**Data records:**
........
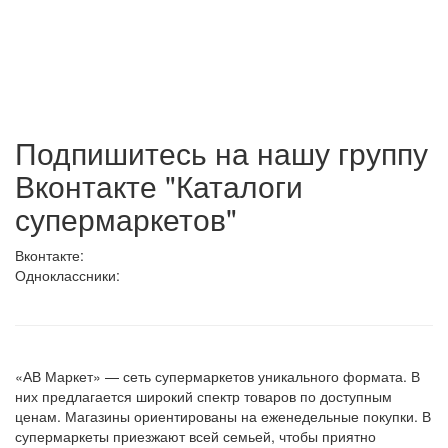
Подпишитесь на нашу группу
Вконтакте "Каталоги
супермаркетов"
Вконтакте:
Одноклассники:
«АВ Маркет» — сеть супермаркетов уникального формата. В
них предлагается широкий спектр товаров по доступным
ценам. Магазины ориентированы на еженедельные покупки. В
супермаркеты приезжают всей семьей, чтобы приятно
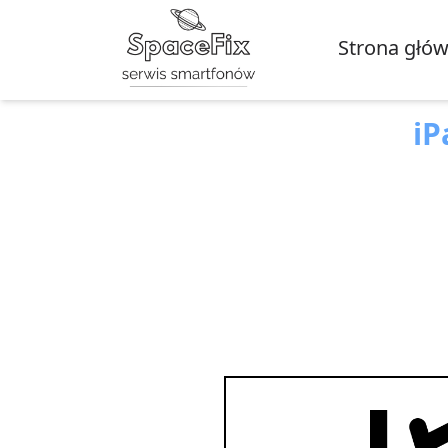
Strona głó
iP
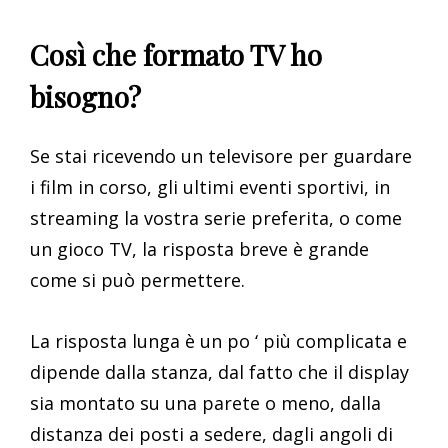
Così che formato TV ho
bisogno?
Se stai ricevendo un televisore per guardare
i film in corso, gli ultimi eventi sportivi, in
streaming la vostra serie preferita, o come
un gioco TV, la risposta breve è grande
come si può permettere.
La risposta lunga è un po ‘ più complicata e
dipende dalla stanza, dal fatto che il display
sia montato su una parete o meno, dalla
distanza dei posti a sedere, dagli angoli di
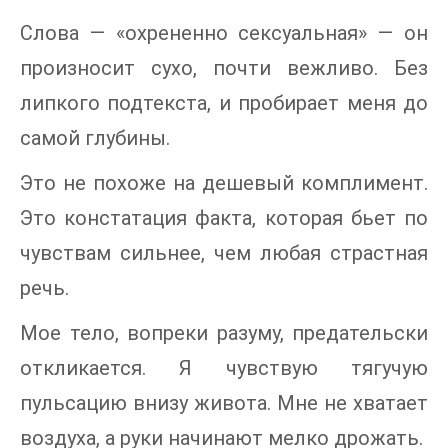
Слова — «охрененно сексуальная» — он
произносит сухо, почти вежливо. Без
липкого подтекста, и пробирает меня до
самой глубины.
Это не похоже на дешевый комплимент.
Это констатация факта, которая бьет по
чувствам сильнее, чем любая страстная
речь.
Мое тело, вопреки разуму, предательски
откликается. Я чувствую тягучую
пульсацию внизу живота. Мне не хватает
воздуха, а руки начинают мелко дрожать.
........
**Instructions to follow:** Please write out all of the data verbatim, with no pictures in the copy.

**Task answer:**
Подпишитесь на нашу группу
Вконтакте "Каталоги
супермаркетов"
Вконтакте:
Одноклассники:
«АВ Маркет» — сеть супермаркетов уникального формата. В
них предлагается широкий спектр товаров по доступным
ценам. Магазины ориентированы на еженедельные покупки. В
супермаркеты приезжают всей семьей, чтобы приятно
Strona głó
iP
Così che formato TV ho
bisogno?
Se stai ricevendo un televisore per guardare
i film in corso, gli ultimi eventi sportivi, in
streaming la vostra serie preferita, o come
un gioco TV, la risposta breve è grande
come si può permettere.
La risposta lunga è un po ‘ più complicata e
dipende dalla stanza, dal fatto che il display
sia montato su una parete o meno, dalla
distanza dei posti a sedere, dagli angoli di
Слова — «охрененно сексуальная» — он
произносит сухо, почти вежливо. Без
липкого подтекста, и пробирает меня до
самой глубины.
Это не похоже на дешевый комплимент.
Это констатация факта, которая бьет по
чувствам сильнее, чем любая страстная
речь.
Мое тело, вопреки разуму, предательски
откликается. Я чувствую тягучую
пульсацию внизу живота. Мне не хватает
воздуха, а руки начинают мелко дрожать.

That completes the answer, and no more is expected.